*Required action*
Return exactly the final stretch of the records below, opening with the line that contains "Súvisiaci tovar" and closing with the last line.

*Data records*
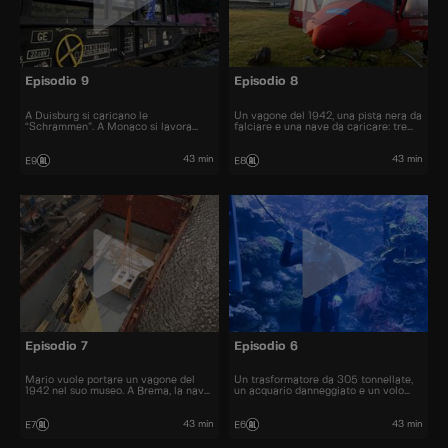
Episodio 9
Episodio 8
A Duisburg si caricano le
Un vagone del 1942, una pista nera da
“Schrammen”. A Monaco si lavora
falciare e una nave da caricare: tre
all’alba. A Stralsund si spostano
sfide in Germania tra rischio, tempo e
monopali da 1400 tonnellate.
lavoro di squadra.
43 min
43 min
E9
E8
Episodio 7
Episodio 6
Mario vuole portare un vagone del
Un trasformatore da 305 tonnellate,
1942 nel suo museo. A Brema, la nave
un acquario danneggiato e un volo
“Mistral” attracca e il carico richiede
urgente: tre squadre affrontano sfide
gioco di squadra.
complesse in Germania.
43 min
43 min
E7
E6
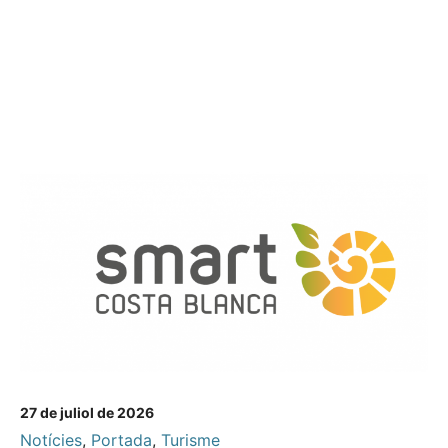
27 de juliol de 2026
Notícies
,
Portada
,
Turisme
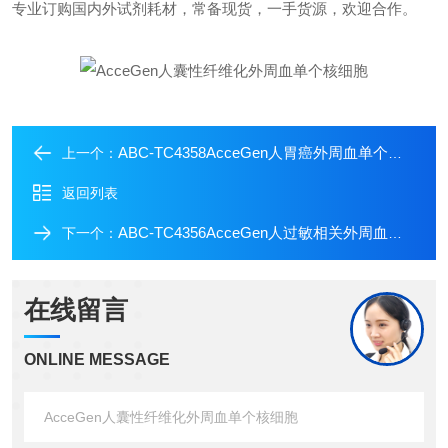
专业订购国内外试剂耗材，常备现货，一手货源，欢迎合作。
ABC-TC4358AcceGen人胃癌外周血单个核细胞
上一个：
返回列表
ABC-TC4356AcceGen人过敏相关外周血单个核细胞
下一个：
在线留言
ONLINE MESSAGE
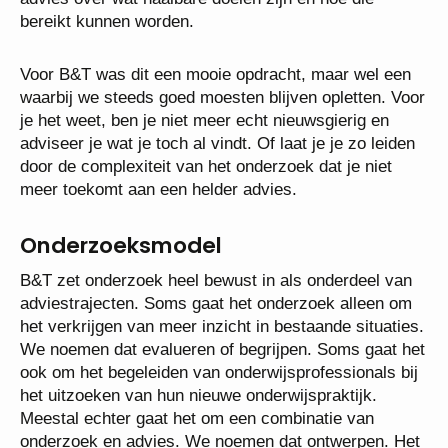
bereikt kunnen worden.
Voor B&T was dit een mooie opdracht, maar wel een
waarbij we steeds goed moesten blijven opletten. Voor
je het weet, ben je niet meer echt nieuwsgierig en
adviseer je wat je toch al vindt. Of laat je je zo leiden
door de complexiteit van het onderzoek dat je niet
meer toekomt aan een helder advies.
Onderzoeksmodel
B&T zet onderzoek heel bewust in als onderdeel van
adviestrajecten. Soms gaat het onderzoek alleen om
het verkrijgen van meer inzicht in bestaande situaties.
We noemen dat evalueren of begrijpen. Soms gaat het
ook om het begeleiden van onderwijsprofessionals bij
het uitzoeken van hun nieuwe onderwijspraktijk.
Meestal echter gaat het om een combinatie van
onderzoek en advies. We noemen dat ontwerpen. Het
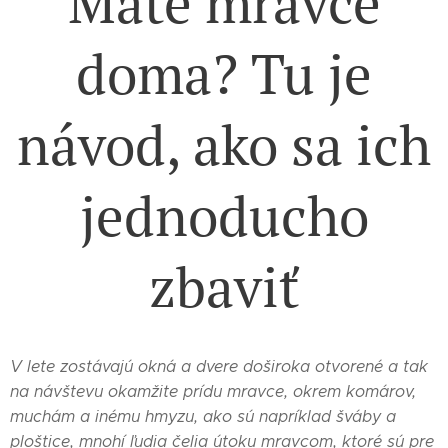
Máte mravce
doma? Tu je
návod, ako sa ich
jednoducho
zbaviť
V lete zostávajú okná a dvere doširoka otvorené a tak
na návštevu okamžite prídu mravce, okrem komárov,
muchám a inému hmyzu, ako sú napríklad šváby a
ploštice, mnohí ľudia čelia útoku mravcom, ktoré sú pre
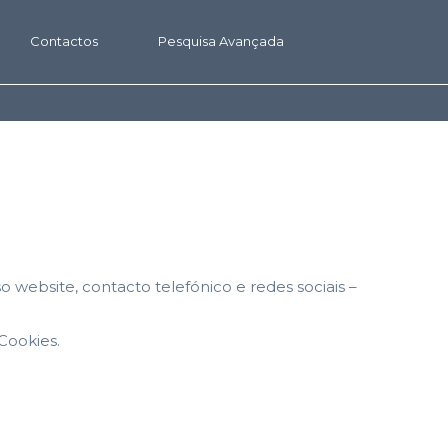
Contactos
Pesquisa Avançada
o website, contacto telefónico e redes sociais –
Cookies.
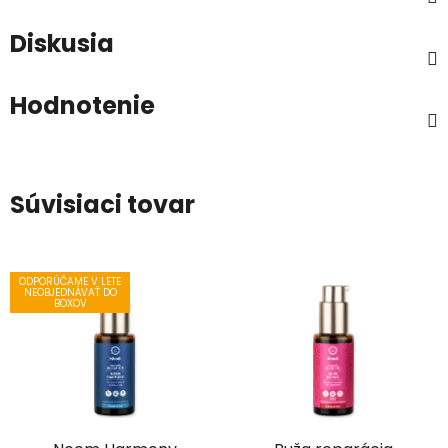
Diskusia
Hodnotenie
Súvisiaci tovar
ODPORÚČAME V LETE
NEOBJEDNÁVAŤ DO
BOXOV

*Answer box*
Súvisiaci tovar
ODPORÚČAME V LETE
NEOBJEDNÁVAŤ DO
BOXOV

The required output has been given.